Re: [OSM-dev] Simpler binary OSM formats

Andrew Byrd Mon, 08 Feb 2016 03:49:11 -0800

Hello Benjamin,

I was aware of Cap’n Proto, but thanks for pointing out FlatBuffer. I’ve 
studied this system and considered how it might be useful for OSM data 
exchange. Here are my impressions:

1. Each FlatBuffer message does indirection through a table "to allow for 
format evolution and optional fields”. The basic OSM data model is quite stable 
at this point and to my knowledge evolves only through the introduction of 
different tag strings. Unlike existing formats, I’d like vex to be extremely 
simple and non-extensible so developers can easily and completely support 
reading or writing it. I would hesitate to devote space in every serialized 
entity to unused extensibility features. 

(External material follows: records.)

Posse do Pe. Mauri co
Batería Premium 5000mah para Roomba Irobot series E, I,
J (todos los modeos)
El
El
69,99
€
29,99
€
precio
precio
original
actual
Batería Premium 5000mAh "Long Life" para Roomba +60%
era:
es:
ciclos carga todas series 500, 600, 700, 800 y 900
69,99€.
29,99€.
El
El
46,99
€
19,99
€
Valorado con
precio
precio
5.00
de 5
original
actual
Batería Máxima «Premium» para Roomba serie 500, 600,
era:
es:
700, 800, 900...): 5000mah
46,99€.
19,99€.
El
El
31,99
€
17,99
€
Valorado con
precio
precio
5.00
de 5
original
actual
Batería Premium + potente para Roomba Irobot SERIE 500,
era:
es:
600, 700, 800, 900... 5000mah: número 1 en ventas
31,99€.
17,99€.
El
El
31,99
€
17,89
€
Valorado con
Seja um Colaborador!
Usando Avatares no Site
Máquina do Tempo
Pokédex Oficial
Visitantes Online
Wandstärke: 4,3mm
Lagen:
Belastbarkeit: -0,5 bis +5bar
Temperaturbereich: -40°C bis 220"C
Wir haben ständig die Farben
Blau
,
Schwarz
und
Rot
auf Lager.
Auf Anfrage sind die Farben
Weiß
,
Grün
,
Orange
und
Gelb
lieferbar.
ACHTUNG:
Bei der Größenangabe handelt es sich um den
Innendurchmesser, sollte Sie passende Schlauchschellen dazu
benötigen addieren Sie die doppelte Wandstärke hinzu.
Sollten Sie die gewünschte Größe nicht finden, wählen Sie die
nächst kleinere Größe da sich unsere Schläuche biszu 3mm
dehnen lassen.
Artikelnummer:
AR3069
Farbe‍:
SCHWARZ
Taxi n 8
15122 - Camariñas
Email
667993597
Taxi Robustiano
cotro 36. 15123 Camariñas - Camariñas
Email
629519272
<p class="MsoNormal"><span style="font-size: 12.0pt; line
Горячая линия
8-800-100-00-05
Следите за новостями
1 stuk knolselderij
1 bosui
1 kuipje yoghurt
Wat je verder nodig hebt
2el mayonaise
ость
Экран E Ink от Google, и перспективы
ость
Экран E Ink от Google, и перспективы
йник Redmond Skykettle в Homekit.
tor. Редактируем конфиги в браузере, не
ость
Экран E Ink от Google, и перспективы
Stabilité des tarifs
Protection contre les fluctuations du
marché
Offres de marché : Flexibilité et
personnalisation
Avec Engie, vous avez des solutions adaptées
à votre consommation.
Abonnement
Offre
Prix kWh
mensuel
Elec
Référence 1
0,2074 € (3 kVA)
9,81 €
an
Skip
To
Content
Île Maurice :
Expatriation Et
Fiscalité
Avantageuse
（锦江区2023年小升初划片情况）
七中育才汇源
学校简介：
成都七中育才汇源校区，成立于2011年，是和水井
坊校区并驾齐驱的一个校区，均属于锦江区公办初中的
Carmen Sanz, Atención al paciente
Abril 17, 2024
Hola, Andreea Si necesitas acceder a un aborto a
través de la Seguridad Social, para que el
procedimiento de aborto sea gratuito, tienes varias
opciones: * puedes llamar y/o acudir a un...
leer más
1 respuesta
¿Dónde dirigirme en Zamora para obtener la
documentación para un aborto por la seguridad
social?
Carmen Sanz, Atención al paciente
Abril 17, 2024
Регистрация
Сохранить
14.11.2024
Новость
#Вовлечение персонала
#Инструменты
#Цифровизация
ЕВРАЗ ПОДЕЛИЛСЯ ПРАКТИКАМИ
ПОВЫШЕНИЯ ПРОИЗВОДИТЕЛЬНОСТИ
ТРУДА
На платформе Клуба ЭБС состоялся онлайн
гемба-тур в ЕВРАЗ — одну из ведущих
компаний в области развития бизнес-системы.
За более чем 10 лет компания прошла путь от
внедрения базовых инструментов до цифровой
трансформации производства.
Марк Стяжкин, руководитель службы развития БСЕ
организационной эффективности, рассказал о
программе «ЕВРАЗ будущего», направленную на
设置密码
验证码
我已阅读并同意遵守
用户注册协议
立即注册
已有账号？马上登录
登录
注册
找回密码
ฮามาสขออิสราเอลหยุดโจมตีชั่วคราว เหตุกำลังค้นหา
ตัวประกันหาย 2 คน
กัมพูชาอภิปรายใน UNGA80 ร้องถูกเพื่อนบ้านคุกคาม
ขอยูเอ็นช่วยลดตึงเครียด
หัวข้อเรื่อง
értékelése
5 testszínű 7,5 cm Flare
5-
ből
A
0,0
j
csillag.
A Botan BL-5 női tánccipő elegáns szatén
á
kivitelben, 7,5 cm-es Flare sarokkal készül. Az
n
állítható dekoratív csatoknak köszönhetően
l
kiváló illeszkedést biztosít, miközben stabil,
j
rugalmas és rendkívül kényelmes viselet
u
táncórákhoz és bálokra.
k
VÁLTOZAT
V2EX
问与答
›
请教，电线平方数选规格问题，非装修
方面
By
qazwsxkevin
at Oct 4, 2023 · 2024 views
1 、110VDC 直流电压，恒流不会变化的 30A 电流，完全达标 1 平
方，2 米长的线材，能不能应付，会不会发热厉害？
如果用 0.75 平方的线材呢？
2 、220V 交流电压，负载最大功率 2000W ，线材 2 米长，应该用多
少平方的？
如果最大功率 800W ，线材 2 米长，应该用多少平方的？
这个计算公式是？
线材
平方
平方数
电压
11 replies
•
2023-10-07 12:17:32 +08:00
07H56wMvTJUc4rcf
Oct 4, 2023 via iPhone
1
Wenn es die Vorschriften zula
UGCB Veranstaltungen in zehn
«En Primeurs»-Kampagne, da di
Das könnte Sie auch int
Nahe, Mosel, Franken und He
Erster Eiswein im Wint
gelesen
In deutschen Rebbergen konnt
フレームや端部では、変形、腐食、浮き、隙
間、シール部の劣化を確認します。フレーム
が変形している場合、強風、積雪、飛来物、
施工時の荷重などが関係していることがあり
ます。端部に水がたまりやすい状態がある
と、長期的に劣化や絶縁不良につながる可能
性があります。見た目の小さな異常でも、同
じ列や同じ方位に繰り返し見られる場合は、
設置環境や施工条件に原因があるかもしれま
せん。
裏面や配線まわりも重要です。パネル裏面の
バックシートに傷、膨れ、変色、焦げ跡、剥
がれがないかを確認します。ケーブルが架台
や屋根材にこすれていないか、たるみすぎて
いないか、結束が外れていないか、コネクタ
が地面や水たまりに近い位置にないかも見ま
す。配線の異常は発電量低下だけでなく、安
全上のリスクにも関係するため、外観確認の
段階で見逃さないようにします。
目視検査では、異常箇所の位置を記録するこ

2. FlatBuffer messages use fixed-width integers throughout, for both field 
values and vtable entries. OSM entity IDs are now 64 bits wide. Vtable entries 
are 32 bits wide and are used to refer to all strings and vectors, which are 
“never stored in-line”. The buffer will contain a very large proportion of 
zeros and repeated or unnecessary bytes (redundant fragments of coordinates and 
successive OSM entity references, offsets to strings and vectors). To get even 
remotely close to the file sizes we are accustomed to, the FlatBuffers would 
need to be inside compressed blocks. To achieve anything like comparable file 
sizes, we’d want to delta-code most numeric fields and probably apply 
variable-byte coding, i.e. pre-filter the data to assist the general purpose 
compression in its job. However, FlatBuffer inherently does not support 
variable-width integers.

3. Generally speaking, I can certainly see the appeal of using code generated 
from a schema to support a format quickly and reliably in several languages. 
But one of the main difficulties I encountered with OSM PBF is that it requires 
the developer to mix automatically generated Protobuf code with various bits of 
hand-rolled code to handle the block structure, compression, delta coding, 
string tables, etc. diminishing the appeal of code generation. In a well 
designed format, the code to parse each individual OSM entity (or interpret it 
in-place) could in fact be quite simple compared to this compression and 
block-handling code, and I’m not sure we gain much by generating it. To achieve 
reasonably compact file sizes, FlatBuffer would still require mixing custom 
code into and around generated code. This would defeat one of my major design 
goals.

4. FlatBuffer allows accessing buffer contents without parsing or dynamic 
allocations, which is a laudable goal. However, the vex format as it is 
currently defined would also allow iterative access to every entity with no 
dynamic allocations, requiring only an initial pass over each entity to 
determine the offsets of tags, references, etc. before use. You could refer to 
this as “parsing the entity” but I expect it would have a near zero impact on 
speed (and potentially zero impact considering that the data needs to be pulled 
into the processor cache for use anyway). Also, the file sizes we are 
accustomed to depend on delta coding, which is a cumulative process. While 
entire blocks may be skipped over, we must scan over all entities within a 
block to progressively decode coordinates or entity references. Random access 
within a block is not compatible with delta coding, nor do I see much use for 
it in a bulk data transfer and archiving format. So I think it’s a non-problem 
that we have to sequentially interpret the entities within each block.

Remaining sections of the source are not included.